Michael Jackson Theft Of Unreleased Songs Confirmed By Sony

Robbie Daw | March 5, 2012 7:15 am

Remember those tracks Michael Jackson was said to have recorded with late Queen frontman Freddie Mercury in the early 1980s? Turns out they may (or may not) have fallen into the hands of hackers. Sony, which owns the rights to the King Of Pop’s remaining material, has admitted that its website was hacked, and a number of MJ’s tracks have been stolen. The label has declined to comment on how many songs or which ones were snatched. Other unreleased Michael Jackson material is said to include recordings with will.i.am. BBC News reports that the Jackson song theft happened shortly after April last year, following a hack on Sony’s Playstation Network where information on 70 million users was stolen.

Two men from the UK, James Marks, 26, and James McCormick, 25, were arrested last May in connection with the online thievery and are due to stand trial next year in January. The men appeared in court to deny computer misuse and copyright offenses, notes the BBC.
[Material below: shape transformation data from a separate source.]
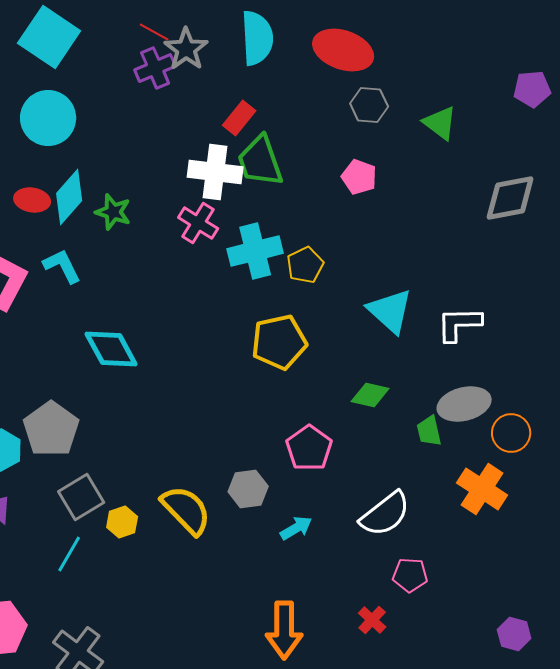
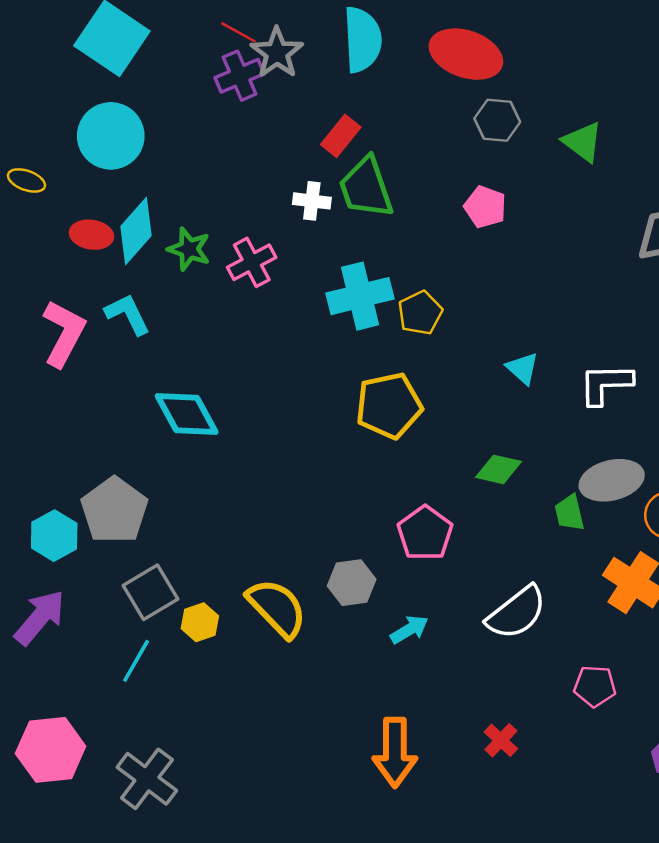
white cross: (215, 172) -> (312, 201), size x0.6
pink cross: (198, 223) -> (252, 262), moved, turned 30
cyan triangle: (390, 311) -> (523, 368), size x0.6
pink pentagon: (410, 575) -> (595, 686), moved

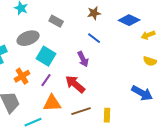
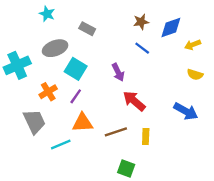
brown star: (94, 13) -> (141, 22), moved
blue diamond: (129, 20) -> (171, 28), turned -45
blue line: (94, 38) -> (142, 48), moved
red arrow: (75, 84) -> (134, 101), moved

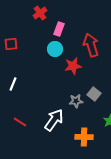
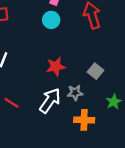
red star: (73, 66) -> (56, 67), moved
gray star: (76, 101) -> (75, 93), moved

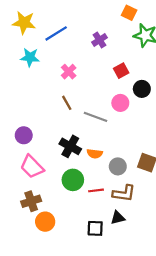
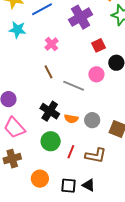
purple cross: (99, 40) -> (81, 17), size x1.6
gray circle: (118, 166) -> (92, 120), moved
red line: (96, 190) -> (71, 152), turned -64
black triangle: (118, 218) -> (89, 185), moved, turned 40
orange circle: (45, 222) -> (40, 179), moved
Sony reportedly paid $250 million in 2010 for the rights to Jackson’s remaining unreleased material. (That’s a pretty steep price tag, considering half of posthumous collection Michael was good for one or two listens, at best.)

And as far as the Freddie Mercury collaborations, Brian May and the rest of Queen supposedly needed to finish the tracks, anyway. “The Michael Jackson estate are happy for us to go ahead with the music,” May said in the fall. “But it’s not something that we can rush.”

Hopefully someone backed up the original recordings up on a hard drive.